- _Exercise instructions_: Would you retype the listing below exactly as given?

- _Given data_:
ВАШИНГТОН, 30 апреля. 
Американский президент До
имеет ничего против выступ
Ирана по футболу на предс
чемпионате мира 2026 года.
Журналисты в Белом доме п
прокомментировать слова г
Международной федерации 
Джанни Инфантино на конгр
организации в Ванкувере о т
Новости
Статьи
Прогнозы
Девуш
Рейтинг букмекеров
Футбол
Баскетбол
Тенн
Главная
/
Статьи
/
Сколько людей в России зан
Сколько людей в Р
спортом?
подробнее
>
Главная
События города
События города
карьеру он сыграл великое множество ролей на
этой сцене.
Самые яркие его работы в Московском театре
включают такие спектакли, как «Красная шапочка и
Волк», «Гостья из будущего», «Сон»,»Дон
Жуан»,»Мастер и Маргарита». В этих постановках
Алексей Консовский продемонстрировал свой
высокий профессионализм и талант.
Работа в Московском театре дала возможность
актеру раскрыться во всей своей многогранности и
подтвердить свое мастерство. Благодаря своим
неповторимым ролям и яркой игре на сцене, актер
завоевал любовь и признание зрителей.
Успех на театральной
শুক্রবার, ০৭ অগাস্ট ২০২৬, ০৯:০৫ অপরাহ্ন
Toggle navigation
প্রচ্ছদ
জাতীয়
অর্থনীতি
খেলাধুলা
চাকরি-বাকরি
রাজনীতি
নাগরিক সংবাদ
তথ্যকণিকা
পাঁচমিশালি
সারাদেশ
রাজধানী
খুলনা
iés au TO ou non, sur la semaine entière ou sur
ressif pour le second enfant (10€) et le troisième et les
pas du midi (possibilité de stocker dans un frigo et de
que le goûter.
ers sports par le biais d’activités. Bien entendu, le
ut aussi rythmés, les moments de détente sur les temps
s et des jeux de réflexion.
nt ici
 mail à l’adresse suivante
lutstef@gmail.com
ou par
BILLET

- _Answer to the exercise_:
ВАШИНГТОН, 30 апреля. 
Американский президент До
имеет ничего против выступ
Ирана по футболу на предс
чемпионате мира 2026 года.
Журналисты в Белом доме п
прокомментировать слова г
Международной федерации 
Джанни Инфантино на конгр
организации в Ванкувере о т
Новости
Статьи
Прогнозы
Девуш
Рейтинг букмекеров
Футбол
Баскетбол
Тенн
Главная
/
Статьи
/
Сколько людей в России зан
Сколько людей в Р
спортом?
подробнее
>
Главная
События города
События города
карьеру он сыграл великое множество ролей на
этой сцене.
Самые яркие его работы в Московском театре
включают такие спектакли, как «Красная шапочка и
Волк», «Гостья из будущего», «Сон»,»Дон
Жуан»,»Мастер и Маргарита». В этих постановках
Алексей Консовский продемонстрировал свой
высокий профессионализм и талант.
Работа в Московском театре дала возможность
актеру раскрыться во всей своей многогранности и
подтвердить свое мастерство. Благодаря своим
неповторимым ролям и яркой игре на сцене, актер
завоевал любовь и признание зрителей.
Успех на театральной
শুক্রবার, ০৭ অগাস্ট ২০২৬, ০৯:০৫ অপরাহ্ন
Toggle navigation
প্রচ্ছদ
জাতীয়
অর্থনীতি
খেলাধুলা
চাকরি-বাকরি
রাজনীতি
নাগরিক সংবাদ
তথ্যকণিকা
পাঁচমিশালি
সারাদেশ
রাজধানী
খুলনা
iés au TO ou non, sur la semaine entière ou sur
ressif pour le second enfant (10€) et le troisième et les
pas du midi (possibilité de stocker dans un frigo et de
que le goûter.
ers sports par le biais d’activités. Bien entendu, le
ut aussi rythmés, les moments de détente sur les temps
s et des jeux de réflexion.
nt ici
 mail à l’adresse suivante
lutstef@gmail.com
ou par
BILLET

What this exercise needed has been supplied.